*** Block opens ***
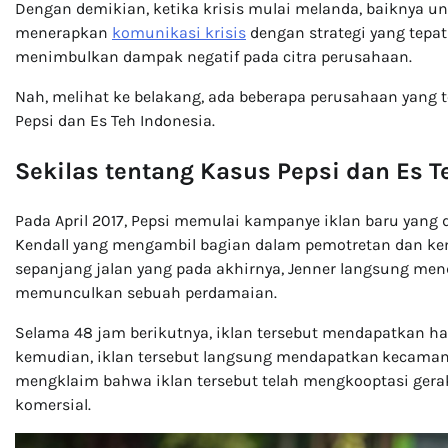
Dengan demikian, ketika krisis mulai melanda, baiknya un
menerapkan
komunikasi krisis
dengan strategi yang tepa
menimbulkan dampak negatif pada citra perusahaan.
Nah, melihat ke belakang, ada beberapa perusahaan yang t
Pepsi dan Es Teh Indonesia.
Sekilas tentang Kasus Pepsi dan Es T
Pada April 2017, Pepsi memulai kampanye iklan baru yang d
Kendall yang mengambil bagian dalam pemotretan dan kem
sepanjang jalan yang pada akhirnya, Jenner langsung men
memunculkan sebuah perdamaian.
Selama 48 jam berikutnya, iklan tersebut mendapatkan ham
kemudian, iklan tersebut langsung mendapatkan
kecaman 
mengklaim bahwa iklan tersebut telah mengkooptasi geraka
komersial.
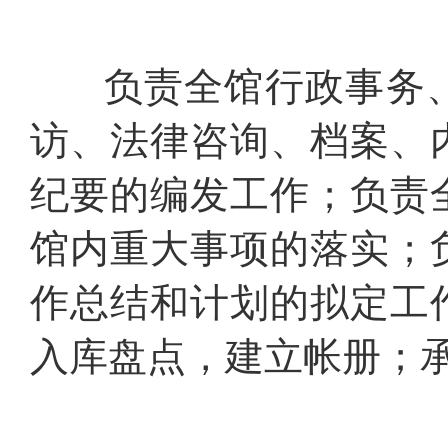
负责全馆行政事务、
访、法律咨询、档案、
纪要的编发工作；负责
馆内重大事项的落实；
作总结和计划的拟定工
入库盘点，建立帐册；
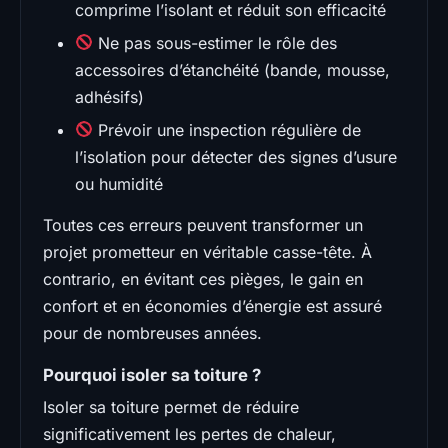
comprime l’isolant et réduit son efficacité
Ne pas sous-estimer le rôle des
accessoires d’étanchéité (bande, mousse,
adhésifs)
Prévoir une inspection régulière de
l’isolation pour détecter des signes d’usure
ou humidité
Toutes ces erreurs peuvent transformer un
projet prometteur en véritable casse-tête. À
contrario, en évitant ces pièges, le gain en
confort et en économies d’énergie est assuré
pour de nombreuses années.
Pourquoi isoler sa toiture ?
Isoler sa toiture permet de réduire
significativement les pertes de chaleur,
*** Block closes ***
Your objective: Return every entry above exactly as written, with no pictures included.

Response area:
Dengan demikian, ketika krisis mulai melanda, baiknya un
menerapkan
komunikasi krisis
dengan strategi yang tepa
menimbulkan dampak negatif pada citra perusahaan.
Nah, melihat ke belakang, ada beberapa perusahaan yang t
Pepsi dan Es Teh Indonesia.
Sekilas tentang Kasus Pepsi dan Es T
Pada April 2017, Pepsi memulai kampanye iklan baru yang d
Kendall yang mengambil bagian dalam pemotretan dan kem
sepanjang jalan yang pada akhirnya, Jenner langsung men
memunculkan sebuah perdamaian.
Selama 48 jam berikutnya, iklan tersebut mendapatkan ham
kemudian, iklan tersebut langsung mendapatkan
kecaman 
mengklaim bahwa iklan tersebut telah mengkooptasi geraka
komersial.
负责全馆行政事务、
访、法律咨询、档案、
纪要的编发工作；负责
馆内重大事项的落实；
作总结和计划的拟定工
入库盘点，建立帐册；
comprime l’isolant et réduit son efficacité
Ne pas sous-estimer le rôle des
accessoires d’étanchéité (bande, mousse,
adhésifs)
Prévoir une inspection régulière de
l’isolation pour détecter des signes d’usure
ou humidité
Toutes ces erreurs peuvent transformer un
projet prometteur en véritable casse-tête. À
contrario, en évitant ces pièges, le gain en
confort et en économies d’énergie est assuré
pour de nombreuses années.
Pourquoi isoler sa toiture ?
Isoler sa toiture permet de réduire
significativement les pertes de chaleur,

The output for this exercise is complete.